When transcribing the entries, keep each one exactly as it is.

==== DATA FOR ANALYSIS

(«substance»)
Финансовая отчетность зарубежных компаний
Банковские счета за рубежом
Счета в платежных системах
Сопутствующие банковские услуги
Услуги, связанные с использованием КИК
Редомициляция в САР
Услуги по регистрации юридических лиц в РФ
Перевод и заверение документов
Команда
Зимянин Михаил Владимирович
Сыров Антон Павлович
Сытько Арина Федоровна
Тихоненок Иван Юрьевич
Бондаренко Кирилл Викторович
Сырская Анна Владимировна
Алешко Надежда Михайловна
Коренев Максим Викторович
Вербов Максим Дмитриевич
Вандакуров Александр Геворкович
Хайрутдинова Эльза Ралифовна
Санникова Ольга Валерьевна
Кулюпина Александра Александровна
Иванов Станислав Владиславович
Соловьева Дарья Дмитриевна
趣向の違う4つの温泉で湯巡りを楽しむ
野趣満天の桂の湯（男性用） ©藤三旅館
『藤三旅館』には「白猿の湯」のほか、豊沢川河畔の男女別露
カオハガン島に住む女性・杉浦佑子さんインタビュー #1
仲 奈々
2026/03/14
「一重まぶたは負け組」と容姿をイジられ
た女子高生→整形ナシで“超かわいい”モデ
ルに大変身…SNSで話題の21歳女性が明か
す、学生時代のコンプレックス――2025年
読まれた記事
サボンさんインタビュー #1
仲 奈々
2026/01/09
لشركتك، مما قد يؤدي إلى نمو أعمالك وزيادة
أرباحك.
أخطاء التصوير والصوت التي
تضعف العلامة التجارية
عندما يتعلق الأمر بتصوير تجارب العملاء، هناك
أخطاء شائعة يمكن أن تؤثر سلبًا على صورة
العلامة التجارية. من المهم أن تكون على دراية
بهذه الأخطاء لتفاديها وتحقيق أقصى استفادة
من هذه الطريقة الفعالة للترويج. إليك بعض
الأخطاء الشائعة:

========

▶ _WRITTEN RESPONSE_
(«substance»)
Финансовая отчетность зарубежных компаний
Банковские счета за рубежом
Счета в платежных системах
Сопутствующие банковские услуги
Услуги, связанные с использованием КИК
Редомициляция в САР
Услуги по регистрации юридических лиц в РФ
Перевод и заверение документов
Команда
Зимянин Михаил Владимирович
Сыров Антон Павлович
Сытько Арина Федоровна
Тихоненок Иван Юрьевич
Бондаренко Кирилл Викторович
Сырская Анна Владимировна
Алешко Надежда Михайловна
Коренев Максим Викторович
Вербов Максим Дмитриевич
Вандакуров Александр Геворкович
Хайрутдинова Эльза Ралифовна
Санникова Ольга Валерьевна
Кулюпина Александра Александровна
Иванов Станислав Владиславович
Соловьева Дарья Дмитриевна
趣向の違う4つの温泉で湯巡りを楽しむ
野趣満天の桂の湯（男性用） ©藤三旅館
『藤三旅館』には「白猿の湯」のほか、豊沢川河畔の男女別露
カオハガン島に住む女性・杉浦佑子さんインタビュー #1
仲 奈々
2026/03/14
「一重まぶたは負け組」と容姿をイジられ
た女子高生→整形ナシで“超かわいい”モデ
ルに大変身…SNSで話題の21歳女性が明か
す、学生時代のコンプレックス――2025年
読まれた記事
サボンさんインタビュー #1
仲 奈々
2026/01/09
لشركتك، مما قد يؤدي إلى نمو أعمالك وزيادة
أرباحك.
أخطاء التصوير والصوت التي
تضعف العلامة التجارية
عندما يتعلق الأمر بتصوير تجارب العملاء، هناك
أخطاء شائعة يمكن أن تؤثر سلبًا على صورة
العلامة التجارية. من المهم أن تكون على دراية
بهذه الأخطاء لتفاديها وتحقيق أقصى استفادة
من هذه الطريقة الفعالة للترويج. إليك بعض
الأخطاء الشائعة:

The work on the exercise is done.